Have you ever read a book and thought: “this is a book with ADD?” Dragon’s Eye is one such book that can be labelled as one with ADD. Why you ask? Just when you think it’s going one way, BOOM, it goes in another direction. Is that bad? Not quite, it’s part of the charm of this book. If you didn’t like it, you wouldn’t have made it this far in the series as all the books have this same particular charm.
Dragon’s Eye is the fifth book in the Sumeria’s Sons trilogy. It is also the long awaited sequel to Surrounded by Crimson as the reader finally gets to know what happens to Tristan after the devastating events in Surrounded by Crimson. I admit to being angry after reading this last book, because let’s face it, Tristan is one of those characters that can be labelled as ‘too stupid to live’. At the same time, Tristan and other characters have a charm that makes you continue reading.
Nope, not sharing as to what happens. You’ll have to find out for yourself. However, the first part of the story has a focus on Ushna. There were a few instances where I wanted to slap Ushna for being an idiot, but the story picks up soon and things get interesting when new plot arcs are introduced.
Like in the other books, there buckets full of Gods, Demi-Gods, Wolves, True Bloods and what not. At times I found it hard to keep track of and a few times I had to go back to the previous books to figure out the who’s who and who did what when. It’s part of the charm of the series.

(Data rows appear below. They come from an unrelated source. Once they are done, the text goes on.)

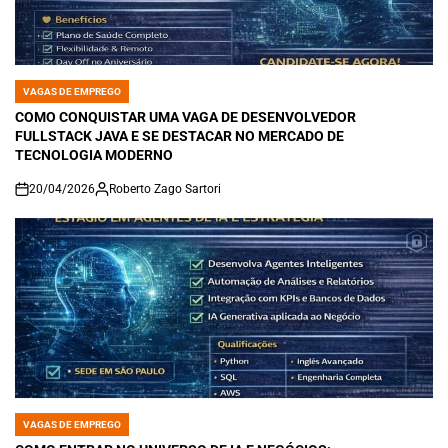
VAGAS DE EMPREGO
POSTED
IN
COMO CONQUISTAR UMA VAGA DE DESENVOLVEDOR
FULLSTACK JAVA E SE DESTACAR NO MERCADO DE
TECNOLOGIA MODERNO
20/04/2026
Roberto Zago Sartori
on
VAGAS DE EMPREGO
POSTED
IN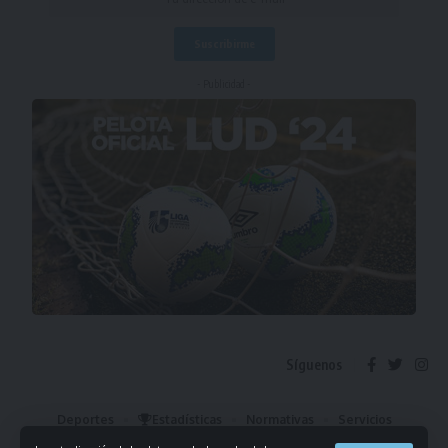
- Publicidad -
Síguenos
Deportes
Estadísticas
Normativas
Servicios
Institucional
Mis Favoritos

I like a good story with background and mythology, but some of the time it’s all overwhelming and it takes away from the main story. It understood that it’s needed to support the story, but it makes it so that events are drawn out and the focus shifts from what is going on.
In a previous review, I likened this story to Anita Blake (by Laurell K. Hamilton). There is a magnifying focus on some events, while other events are glossed over. Same happens in Dragon’s Eye. I can’t go into details without giving away spoilers, but there were events in this story that should have had more attention, but they were pushed to the background. In that I sometimes wonder if the author is too ambitious in her plot. It could also be me.

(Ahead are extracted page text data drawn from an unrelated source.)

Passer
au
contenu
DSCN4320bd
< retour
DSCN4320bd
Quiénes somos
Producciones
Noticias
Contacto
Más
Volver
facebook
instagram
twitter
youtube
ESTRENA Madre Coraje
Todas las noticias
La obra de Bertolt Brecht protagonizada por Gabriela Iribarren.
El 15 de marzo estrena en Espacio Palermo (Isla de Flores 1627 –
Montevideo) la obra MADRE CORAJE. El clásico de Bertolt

So did I like this story? Yes, definitely. Though, as a reviewer I have to remain as objective as I can and give both sides of the story! What I definitely liked was finding out what happened to Tristan and seeing him grow more into himself. He gains a confidence and calm he didn’t have in the previous books.
It’s also good that we finally move forward on the Brian-front. There is a lot happening there, but also in a way too fast where in the others books it was slow going.
In a way, Ushna is the one who stands still. While that is part of the story, he has a lot of trauma to deal with and there is still a lot happening. The poor guy needs a breather or he’s going to get a bad case of PTSD.
There was something I didn’t quite like in this story: Nathan. Not so much as to what he did, but more as that his character felt twisted around to fit the story and make another obstacle for Tristan.
The overall conclusion, while the story is a bit all over the place, it fits in with the charm of the story. There is a lot of “telling” going around, but in that this series is a character-driven story. On some fronts the story finally moves forward, new elements and story arcs are introduced, more world building done. On other fronts the story is a bit slow with questions left unanswered.
Why you should read it: fans of the series will love this story. It’s not recommend to read Dragon’s Eye without reading any of the previous books in the series.
As a side note: look at the cover! Isn’t it pretty?